The painters at the camp were also provided with an interdisciplinary exchange with performing artists. Dr Anwesa Mahanta conducted a lecture and demonstration on the Indian classical dance Sattriya, where she interacted with the participants. Eshani Agarwal and Ujwal Nagar presented a collaboration of Kathak dance and khayal singing which was followed by a discussion with the participating painters.
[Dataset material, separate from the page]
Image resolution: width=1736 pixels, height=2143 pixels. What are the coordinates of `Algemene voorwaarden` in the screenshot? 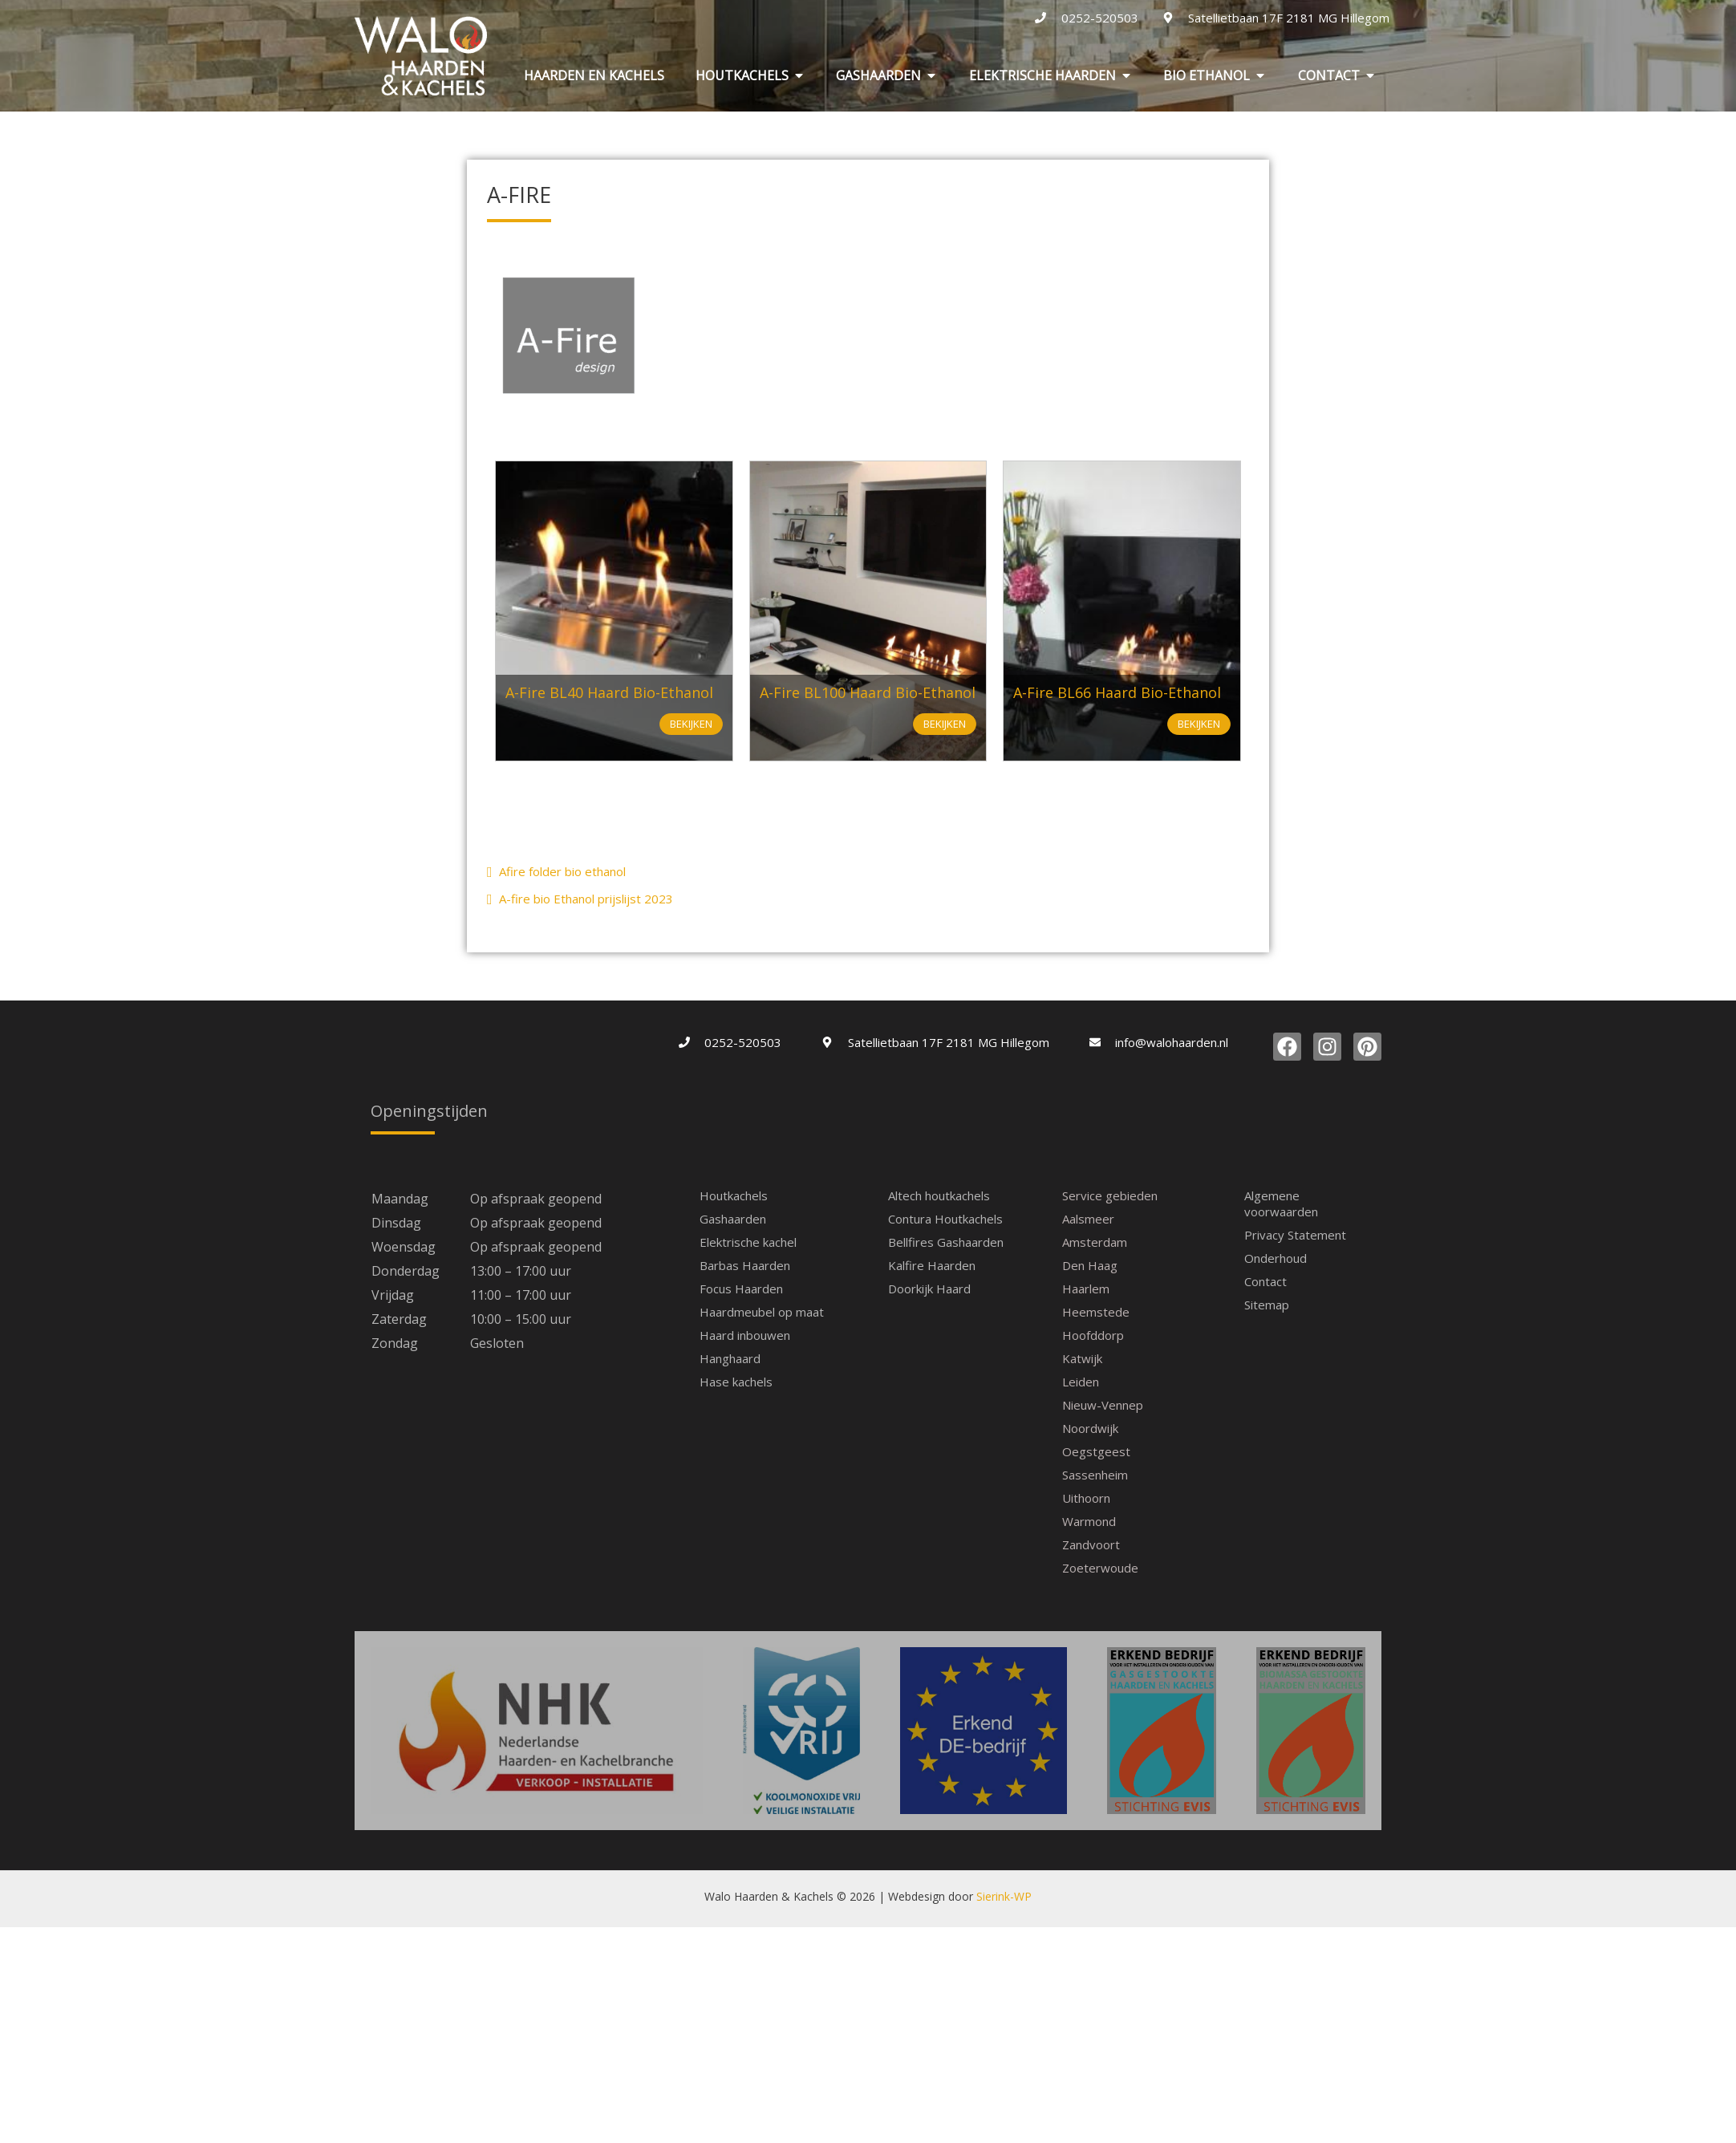 It's located at (1281, 1203).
The artists also interacted with students of the Maharana Mewar Public School, Udaipur, and discussed the approach to art education in schools. The participants were also taken to a one-day tour of Udaipur in order to familiarise them with the architectural heritage of the city. Seher, for people in Udaipur, arranged a live demonstration with artists at bus stops where laymen could also appreciate the various practices of different countries.